Продолжение дневника Эмили Де Квинси

За всю жизнь я лишь дважды видела плачущего отца: когда умер мой брат Хорас и, конечно, после смерти моей дорогой мамочки, его преданной супруги, Маргарет. Но как жестоко горевал он сейчас – это превосходило все, что я видела раньше. Когда я осознала, что означают для отца имена, которые выкрикивали эти гадкие старухи, я поняла причину.

Констебль Беккер подхватил отца и понес через лес к выходу. Констебль такой высокий и сильный, а бедный отец такой маленький, что он казался ребенком в могучих руках Беккера. Инспектор Райан шел рядом со мной и настороженно оглядывался по сторонам, словно опасался, что в любой момент на нас могут напасть. Привычный мир, казалось, перевернулся вверх тормашками – достаточно было взглянуть на констебля, который сменил полицейскую форму на неприметную одежду, а уж инспектор тот и вовсе оставил образ головореза и нарядился так, будто собрался в церковь.

Наконец мы оказались в «обитаемой» части парка, прошли мимо наполненного горячим воздухом воздушного шара, миновали канатоходца, который стоял на лужайке и с испугом озирался по сторонам.

Шпили, башенки и арки индийского павильона так призывно манили к себе, что мы остановились передохнуть. Внутри, на сводчатом потолке, был нарисован распускающийся прекрасный цветок. На стенах изображены сцены из восточной жизни: тигр в джунглях; мужчина в тюрбане верхом на слоне; заклинатель, играющий на флейте перед змеей с раздутым капюшоном; толпа людей, дивящихся чудесам пестрого базара.

Констебль Беккер усадил отца на скамейку возле стены. Как я ни пыталась успокоить отца, привести в чувство, он, казалось, не слышит меня. Горе исходило из самых глубин его души, до которых мне было не достучаться.

Беккер и инспектор Райан были явно смущены таким сильным проявлением эмоций. Могу предположить: им никогда прежде не доводилось видеть плачущего, рыдающего мужчину – столь усердно людям вбивалось в головы, что все чувства нужно держать при себе.

Констебли, один за другим приводившие в павильон жалких старух, которых мы видели в лесу, также испытывали недоумение при виде рыдающего отца. Удивленными выглядели и арестованные – эти-то почти наверняка никогда не видели плачущих людей, а сами, скорее всего, позволяли себе поплакать только в одиночестве или в присутствии самых близких друзей. Всех, кто находился в этом необычном павильоне, с детства учили, что проявление чувств равносильно проявлению слабости; им не по силам было постичь беспомощное состояние отца, убитого глубочайшим горем. Это было так же чуждо им, как и изображенные на стенах сцены восточной жизни.

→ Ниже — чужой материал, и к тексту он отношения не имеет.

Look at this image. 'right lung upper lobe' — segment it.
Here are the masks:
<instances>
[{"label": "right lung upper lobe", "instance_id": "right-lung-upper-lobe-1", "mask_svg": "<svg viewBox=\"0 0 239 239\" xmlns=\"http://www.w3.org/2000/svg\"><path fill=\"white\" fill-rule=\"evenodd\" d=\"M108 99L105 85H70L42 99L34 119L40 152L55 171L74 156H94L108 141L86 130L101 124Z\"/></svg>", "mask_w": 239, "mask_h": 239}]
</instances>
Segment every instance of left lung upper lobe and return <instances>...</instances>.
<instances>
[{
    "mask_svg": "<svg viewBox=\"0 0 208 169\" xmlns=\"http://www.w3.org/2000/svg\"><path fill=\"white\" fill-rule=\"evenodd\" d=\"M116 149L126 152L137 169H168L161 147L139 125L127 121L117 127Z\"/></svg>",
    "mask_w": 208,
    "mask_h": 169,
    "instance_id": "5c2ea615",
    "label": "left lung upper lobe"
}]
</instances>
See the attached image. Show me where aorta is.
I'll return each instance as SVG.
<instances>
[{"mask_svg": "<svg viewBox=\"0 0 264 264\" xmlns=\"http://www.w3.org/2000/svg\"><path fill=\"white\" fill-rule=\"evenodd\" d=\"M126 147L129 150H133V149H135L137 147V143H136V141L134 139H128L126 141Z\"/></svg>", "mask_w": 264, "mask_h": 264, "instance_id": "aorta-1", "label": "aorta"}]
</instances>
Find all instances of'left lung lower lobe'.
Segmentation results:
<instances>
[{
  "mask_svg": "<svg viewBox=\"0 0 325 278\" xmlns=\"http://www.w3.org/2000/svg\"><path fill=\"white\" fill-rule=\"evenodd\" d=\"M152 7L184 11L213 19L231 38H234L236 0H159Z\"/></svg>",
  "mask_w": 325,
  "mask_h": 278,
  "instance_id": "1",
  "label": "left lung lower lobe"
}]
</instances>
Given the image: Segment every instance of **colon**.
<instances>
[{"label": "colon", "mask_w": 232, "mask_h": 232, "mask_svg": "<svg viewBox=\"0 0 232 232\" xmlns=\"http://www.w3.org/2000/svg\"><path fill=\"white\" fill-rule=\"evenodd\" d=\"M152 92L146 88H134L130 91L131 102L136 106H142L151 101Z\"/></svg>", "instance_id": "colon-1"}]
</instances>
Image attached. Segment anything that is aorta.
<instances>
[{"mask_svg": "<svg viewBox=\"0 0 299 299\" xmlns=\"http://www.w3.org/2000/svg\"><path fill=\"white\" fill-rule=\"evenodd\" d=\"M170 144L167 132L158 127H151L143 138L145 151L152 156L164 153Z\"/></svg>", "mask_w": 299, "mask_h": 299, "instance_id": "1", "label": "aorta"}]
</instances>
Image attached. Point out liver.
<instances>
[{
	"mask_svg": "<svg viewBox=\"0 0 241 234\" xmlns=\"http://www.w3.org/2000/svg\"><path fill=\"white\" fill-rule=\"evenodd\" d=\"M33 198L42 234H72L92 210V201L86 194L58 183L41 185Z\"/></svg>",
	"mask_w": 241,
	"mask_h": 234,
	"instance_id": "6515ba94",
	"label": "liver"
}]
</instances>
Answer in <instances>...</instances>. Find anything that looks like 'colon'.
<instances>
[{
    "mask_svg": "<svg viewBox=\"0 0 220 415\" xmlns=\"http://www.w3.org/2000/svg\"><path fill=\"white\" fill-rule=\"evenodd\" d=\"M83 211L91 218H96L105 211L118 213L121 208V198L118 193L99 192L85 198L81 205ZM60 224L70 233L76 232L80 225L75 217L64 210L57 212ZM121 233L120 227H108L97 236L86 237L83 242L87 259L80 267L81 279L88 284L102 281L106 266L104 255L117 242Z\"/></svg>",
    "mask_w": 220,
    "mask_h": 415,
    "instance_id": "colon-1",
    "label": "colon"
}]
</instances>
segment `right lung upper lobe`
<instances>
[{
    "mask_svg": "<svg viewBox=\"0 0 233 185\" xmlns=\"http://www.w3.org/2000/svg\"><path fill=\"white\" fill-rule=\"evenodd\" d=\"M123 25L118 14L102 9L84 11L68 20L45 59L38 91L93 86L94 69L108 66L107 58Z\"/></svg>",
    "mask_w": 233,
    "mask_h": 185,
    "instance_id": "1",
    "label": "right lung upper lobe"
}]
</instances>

А полицейские все прибывали и приводили новых и новых женщин. Многие совсем ослабли от болезней, но все они отчаянно сопротивлялись и ругались при этом такими ужасными словами, что уши у меня стали красными, как свекла.

– Наверное, вам лучше выйти, – сказал Райан.

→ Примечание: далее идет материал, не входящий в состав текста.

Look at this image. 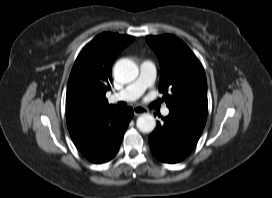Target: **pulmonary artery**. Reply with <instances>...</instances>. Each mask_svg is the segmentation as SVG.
Here are the masks:
<instances>
[{
  "instance_id": "e3ab8cb5",
  "label": "pulmonary artery",
  "mask_w": 272,
  "mask_h": 198,
  "mask_svg": "<svg viewBox=\"0 0 272 198\" xmlns=\"http://www.w3.org/2000/svg\"><path fill=\"white\" fill-rule=\"evenodd\" d=\"M140 76L133 83L127 85L121 91L114 93L110 96V101L118 102H131L140 98L143 93L153 86L156 76V67L151 61H143L140 65ZM162 114L167 116L169 109L167 107L162 109Z\"/></svg>"
}]
</instances>
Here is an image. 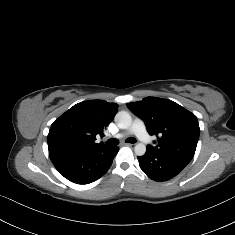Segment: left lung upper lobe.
Wrapping results in <instances>:
<instances>
[{"label":"left lung upper lobe","mask_w":235,"mask_h":235,"mask_svg":"<svg viewBox=\"0 0 235 235\" xmlns=\"http://www.w3.org/2000/svg\"><path fill=\"white\" fill-rule=\"evenodd\" d=\"M127 107L140 117L150 135L157 137V145L147 148L191 161L199 139L197 117L179 104L157 97H147Z\"/></svg>","instance_id":"left-lung-upper-lobe-1"}]
</instances>
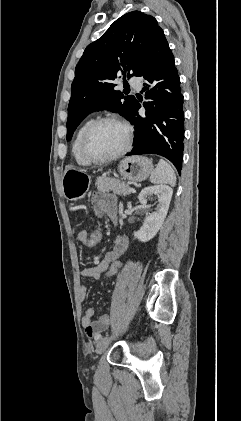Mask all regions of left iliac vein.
Here are the masks:
<instances>
[{
	"instance_id": "4c4485c4",
	"label": "left iliac vein",
	"mask_w": 241,
	"mask_h": 421,
	"mask_svg": "<svg viewBox=\"0 0 241 421\" xmlns=\"http://www.w3.org/2000/svg\"><path fill=\"white\" fill-rule=\"evenodd\" d=\"M109 343H110V338L108 337L101 338L96 345V353L99 355L102 354L108 347Z\"/></svg>"
}]
</instances>
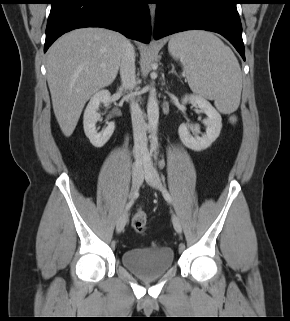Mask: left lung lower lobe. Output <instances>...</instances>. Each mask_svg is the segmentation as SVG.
Here are the masks:
<instances>
[{
    "label": "left lung lower lobe",
    "mask_w": 290,
    "mask_h": 321,
    "mask_svg": "<svg viewBox=\"0 0 290 321\" xmlns=\"http://www.w3.org/2000/svg\"><path fill=\"white\" fill-rule=\"evenodd\" d=\"M238 3L239 0H156L154 38L193 29L212 31L229 40L245 60Z\"/></svg>",
    "instance_id": "0a47b994"
}]
</instances>
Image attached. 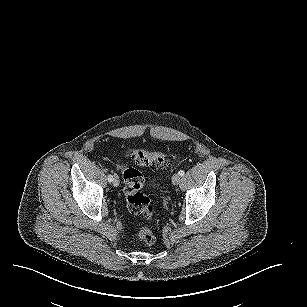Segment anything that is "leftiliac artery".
I'll return each instance as SVG.
<instances>
[{"instance_id": "1", "label": "left iliac artery", "mask_w": 307, "mask_h": 307, "mask_svg": "<svg viewBox=\"0 0 307 307\" xmlns=\"http://www.w3.org/2000/svg\"><path fill=\"white\" fill-rule=\"evenodd\" d=\"M178 174H179L180 176H184L185 172H184L183 170H180V171L178 172Z\"/></svg>"}]
</instances>
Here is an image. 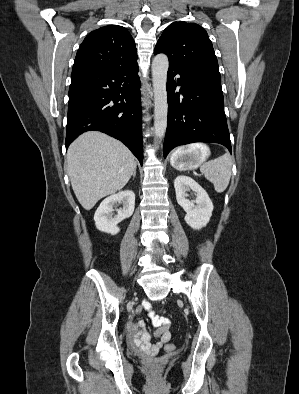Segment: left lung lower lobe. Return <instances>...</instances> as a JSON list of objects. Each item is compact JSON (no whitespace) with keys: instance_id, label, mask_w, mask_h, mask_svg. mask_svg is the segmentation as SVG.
<instances>
[{"instance_id":"1","label":"left lung lower lobe","mask_w":299,"mask_h":394,"mask_svg":"<svg viewBox=\"0 0 299 394\" xmlns=\"http://www.w3.org/2000/svg\"><path fill=\"white\" fill-rule=\"evenodd\" d=\"M177 74L180 77L175 79ZM177 86H180L179 92H175ZM167 94L164 158L176 146L193 142L219 143L231 152L218 69L169 65Z\"/></svg>"}]
</instances>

Но я не могла оставить отца и так ему и ответила.

Женщин сковали наручниками: правое запястье каждой было соединено с левым запястьем соседки, потом всю цепочку завернули за колонну и сковали запястья двух крайних, образовав таким образом круг, из которого нельзя было выбраться.

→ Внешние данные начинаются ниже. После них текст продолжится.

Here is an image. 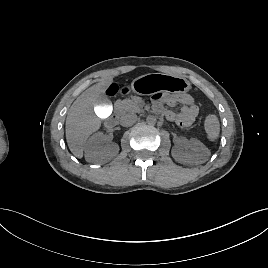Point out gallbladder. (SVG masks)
Returning <instances> with one entry per match:
<instances>
[{
    "label": "gallbladder",
    "mask_w": 268,
    "mask_h": 268,
    "mask_svg": "<svg viewBox=\"0 0 268 268\" xmlns=\"http://www.w3.org/2000/svg\"><path fill=\"white\" fill-rule=\"evenodd\" d=\"M95 106L96 114L99 117L106 118L111 115L113 106L105 95H102L101 98L97 99Z\"/></svg>",
    "instance_id": "1"
}]
</instances>
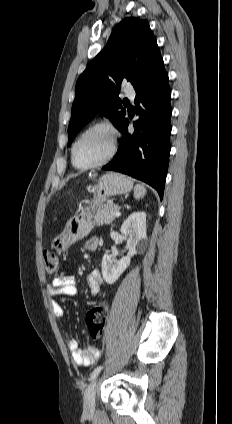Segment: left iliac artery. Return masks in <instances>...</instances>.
Returning a JSON list of instances; mask_svg holds the SVG:
<instances>
[{"mask_svg": "<svg viewBox=\"0 0 232 424\" xmlns=\"http://www.w3.org/2000/svg\"><path fill=\"white\" fill-rule=\"evenodd\" d=\"M103 366H98L97 368L94 369V371L91 373L89 381L93 380L102 370Z\"/></svg>", "mask_w": 232, "mask_h": 424, "instance_id": "left-iliac-artery-1", "label": "left iliac artery"}]
</instances>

Хотя мне и доводилось встречать проституток в Эдинбурге, таких жалких и уродливых созданий я еще не видела. Болезнь довела их до ужасного состояния. Лица были усеяны язвами. У некоторых почти полностью отсутствовали волосы. Раздвинутые сморщенные губы обнажали немногочисленные гнилые зубы. Эхо ругательств и жалоб гуляло под потолком павильона.

– А ну, тише! – громко крикнул Райан.

– Ты не получишь моих денег! – завопила одна из женщин.

– Нам не нужны твои деньги! – рявкнул в ответ инспектор. – Да я и не верю, чтобы у тебя можно было хоть что-нибудь украсть.

– У меня куча денег!

– Правда?

– Я их заработала, да!

– В этом я не сомневаюсь.

Полицейский привел еще одну проститутку и приковал к остальным.

– Скольких уже поймали? – спросил Райан.

– Двадцать три, – доложил Беккер. – И ведут еще одну.

– Вот что я у нее нашел, – сказал только что вошедший констебль и протянул две золотые монеты.

– Это мое! Отдайте!

– Два соверена. Больше, чем клерк может заработать за неделю. Где ты их украла?

– Я заработала!

– Расскажи кому-нибудь другому, – усмехнулся констебль. Никит не станет платить два соверена за то, чтобы поиграть с тобой в «туда-сюда-обратно».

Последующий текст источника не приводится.